We love to quote Jesus summing up Old Testament law in what we call the two great commandments: “Love God with all your heart... and love your neighbor as yourself.” But Jesus quoted the “loving your neighbor” part from Leviticus 19:18 and in verses 33-34 we read: “And if a stranger dwells with you in your land, you shall not mistreat him. The stranger who dwells among you shall be to you as one born among you, and you shall love him as yourself; for you were strangers in the land of Egypt: I am the Lord your God.” Leviticus 19:33-34 And in the New Testament we read that we are to welcome strangers as if they were Jesus. Matthew 25:31-46 

Those are the verses that tell us how to welcome and treat the foreigners in our country. But it would be a mistake to also use those verses to justify that all immigrants should receive the full benefits of the American citizen.The foreigners needed to assimilate into the Hebrew religion and culture before they could receive all the blessings and benefits of an Israelite citizen. Only by obeying and accepting the law and becoming “Israelites,” could the foreigners be included in the nation. Only when they were willing to give up all ties to their mother country and learn the traditions, the language, laws and customs of Israel, could the male immigrant be circumcised into the nation of Israel and bring the rest of his family with him.

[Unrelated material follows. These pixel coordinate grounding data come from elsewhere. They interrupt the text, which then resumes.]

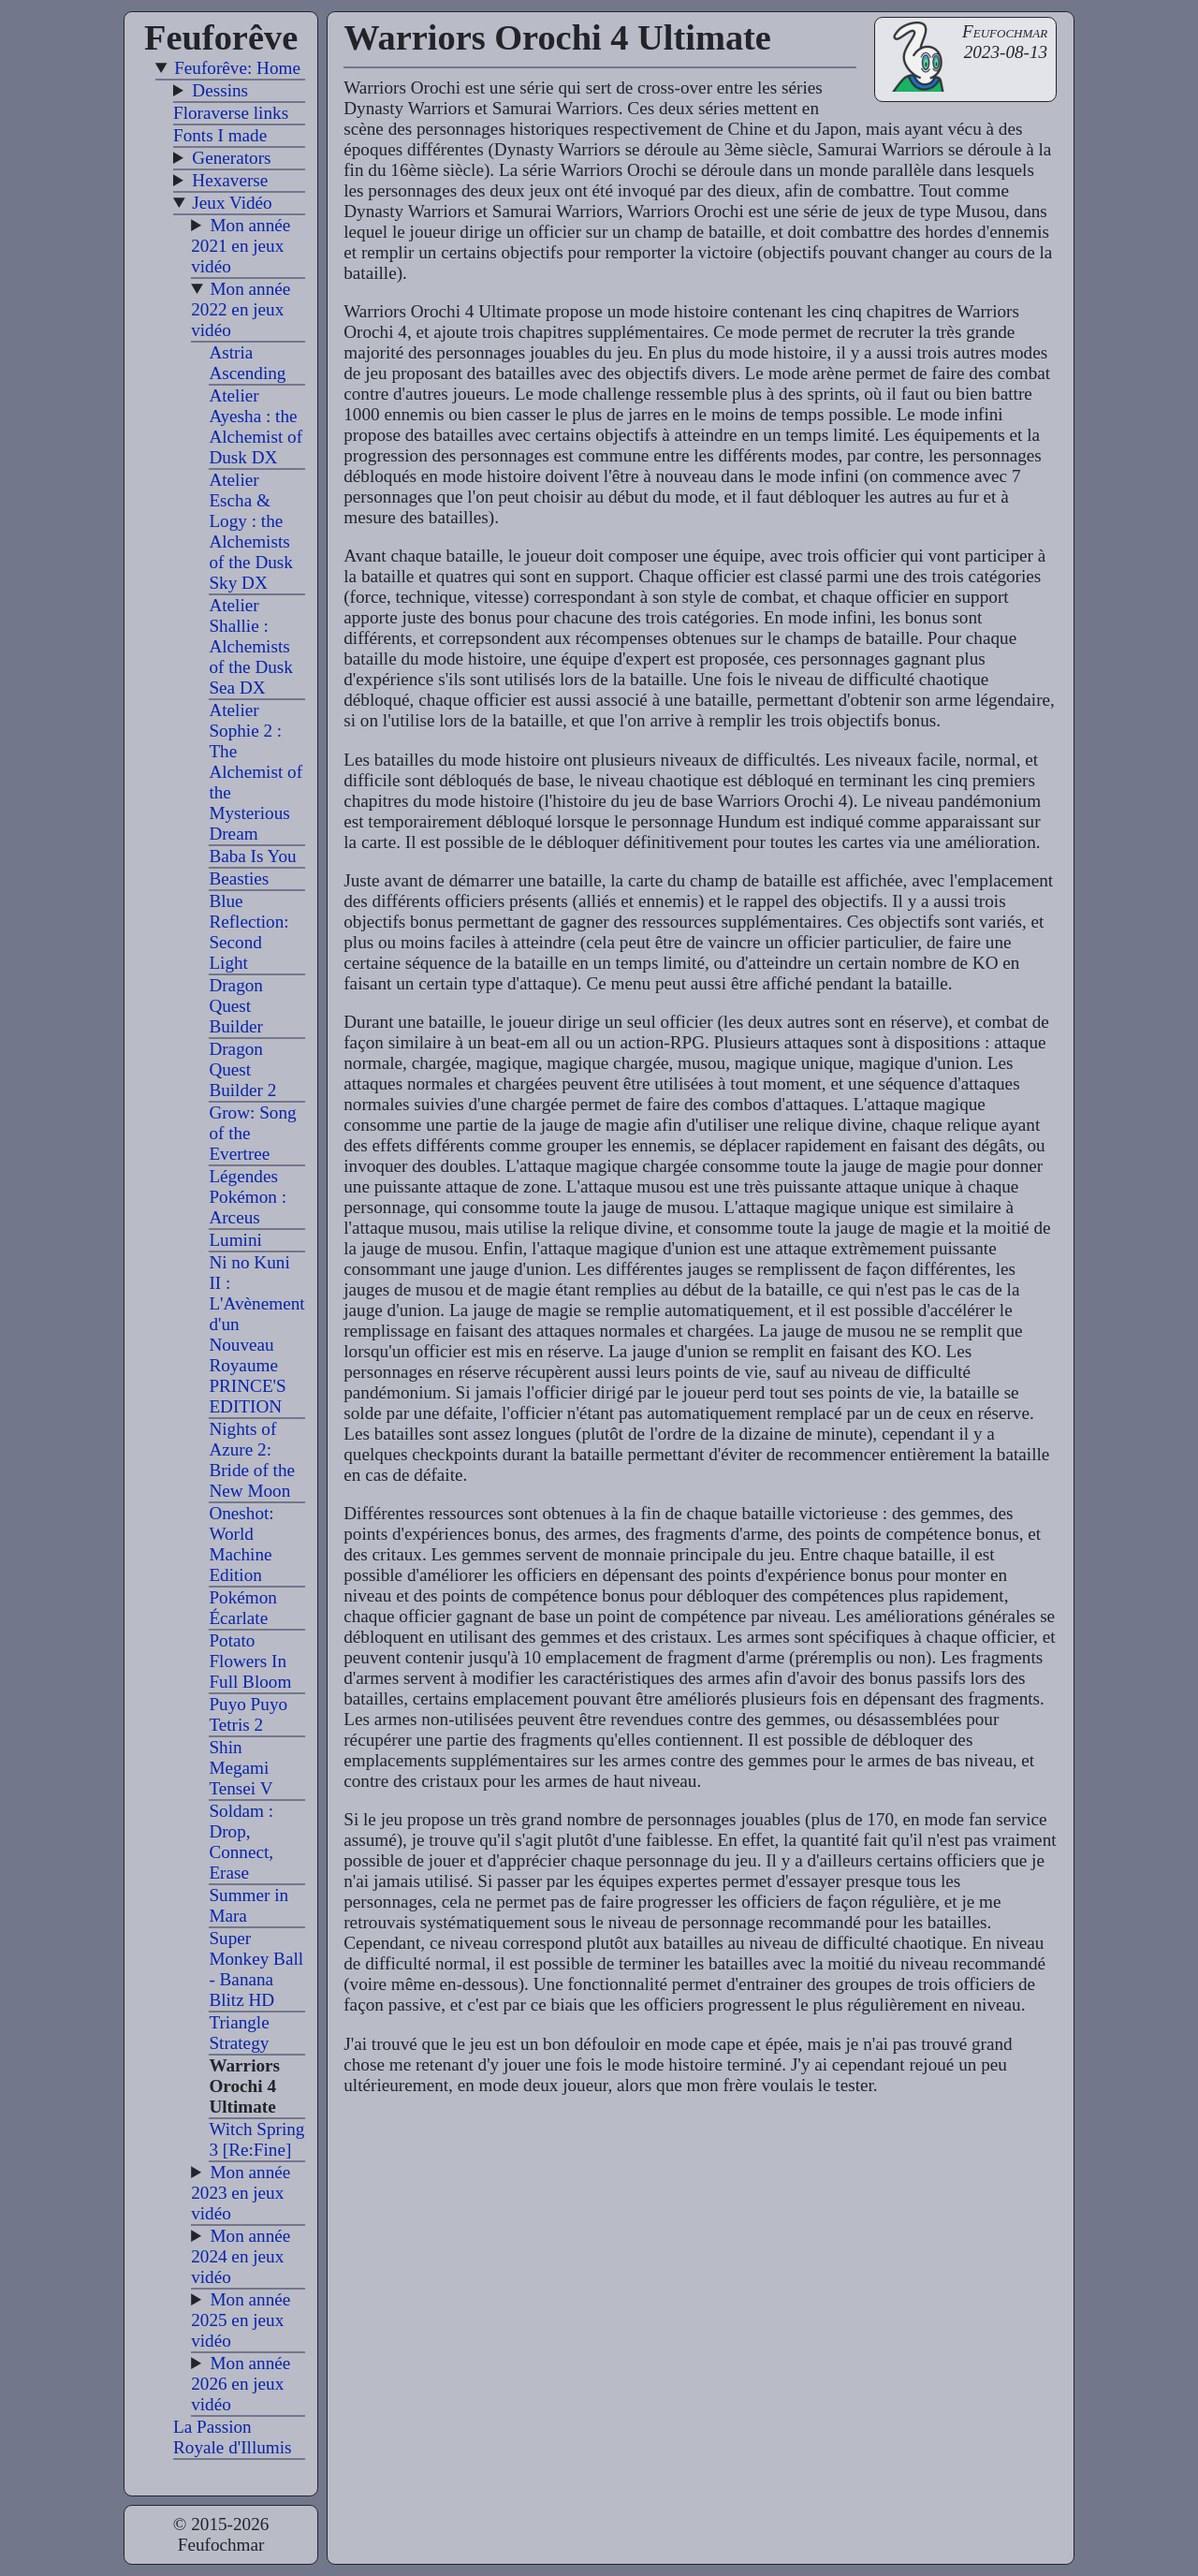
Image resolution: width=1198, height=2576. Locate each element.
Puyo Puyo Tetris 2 (248, 1714)
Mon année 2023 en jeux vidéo (240, 2192)
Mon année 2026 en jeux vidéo (240, 2383)
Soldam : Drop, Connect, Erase (241, 1841)
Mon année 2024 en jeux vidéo (240, 2256)
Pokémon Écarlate (243, 1608)
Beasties (239, 878)
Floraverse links (230, 113)
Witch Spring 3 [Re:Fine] (256, 2139)
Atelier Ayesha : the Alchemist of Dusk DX (255, 426)
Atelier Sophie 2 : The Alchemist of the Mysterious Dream (255, 771)
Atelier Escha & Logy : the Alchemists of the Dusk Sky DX (251, 531)
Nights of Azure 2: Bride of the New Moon (252, 1459)
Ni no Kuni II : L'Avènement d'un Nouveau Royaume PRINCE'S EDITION (256, 1334)
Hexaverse (230, 180)
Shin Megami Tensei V (240, 1767)
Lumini (235, 1240)
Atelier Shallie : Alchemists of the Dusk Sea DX (251, 646)
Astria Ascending (247, 363)
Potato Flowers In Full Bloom (250, 1661)
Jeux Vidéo (231, 202)
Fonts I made (220, 135)
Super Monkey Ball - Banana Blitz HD (256, 1969)
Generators (231, 158)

And while we may not want to require the ritual act of circumcision as a prerequisite for citizenship in America, it is required that everyone living here obey our Nation’s laws and, if they want the benefits of citizenship, they must take an oath of allegiance to the United States. Immigration has always been a controversial issue. God rebuked the Hebrews for their hostility towards foreigners and He may not be happy with the way some of us Christians are responding to the issue of immigration today. That’s why, as our government decides what to do with immigrants, I’m just going to love them like Jesus. Yes, I am a flag-waving American. But above the flag, there’s a cross.  Amen?